The story is, let’s say, Terminator without the science fiction. Vincent (Tom Cruise) is an assassin. Only, that’s understating it. Tom Cruise gives one of his best performances (and you can yap about his Oprah freak show all you want; the man can act) in recent years, which is necessary, because without it, this would be an empty shell of a movie. You buy it. This man, Vincent, can do anything. The other guy in this buddy flick (it’s an uneasy friendship, but it is a friendship) is Max (Jamie Foxx), who (reluctantly) drives Vincent around to his targets. The Pop Psych 101 back and forth between them while traveling to those targets is cliché, sure, but it’s smart, too; because this is a genre film, you can’t hold those clichés against it for the cheese. Would you want a Death Wish without the political agenda?

Collateral, on the other, seems to have no agenda at all, except being a tense ride from the moment Vincent takes a seat in Max’s cab (which almost doesn’t happen because Max is busy flustering over getting his last fare’s number). Vincent has no “reason” to kill except being contracted to. He’s killing bad guys, he tells Max, to pacify him, but they both know that’s a lie. How do we know this? The camera focuses on Jamie Foxx during that shot throughout, and he channels that going-through-your-parents’-closet look very well.

In an O-story style, Vincent repeats one of the first things he tells Max at the end (you can see said end coming a mile away, of course), and, while the movie could certainly have ended on a meatier note, it ends precisely where it should. On a road.

Complaints? I wondered if David Mamet was going to ghost direct after Vincent decides to go see Max’s mother. In a hospital.
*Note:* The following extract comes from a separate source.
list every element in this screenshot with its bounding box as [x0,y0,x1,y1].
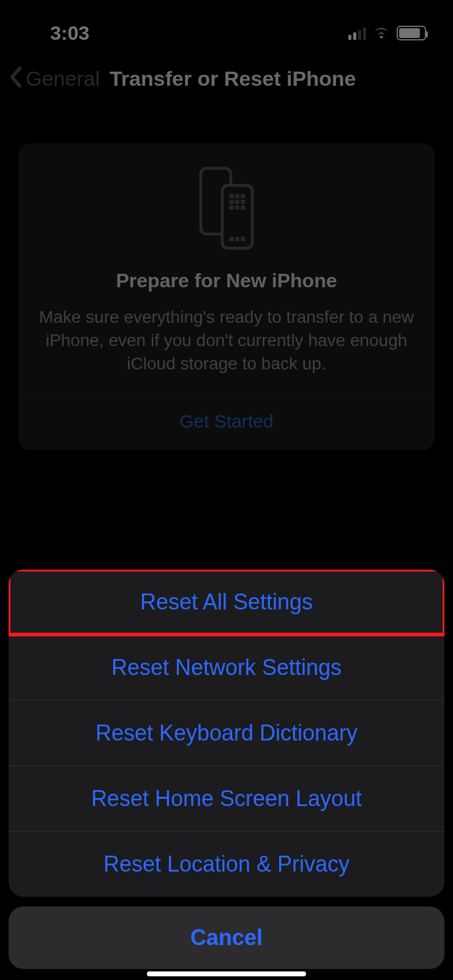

Thankfully, that scene, while among the movie’s worst, isn’t nearly bad enough to detract from the whole experience.

I’m tempted to reveal more, but this is one of those films which you see once just for the ride. And then, if you’re like me, a second time – when it’s on TV, perhaps – to study it. It’s not Mann’s best (that’d be The Insider), but as far as such movies go, without all the spit shine of special effects and flying robots, they don’t come better than this.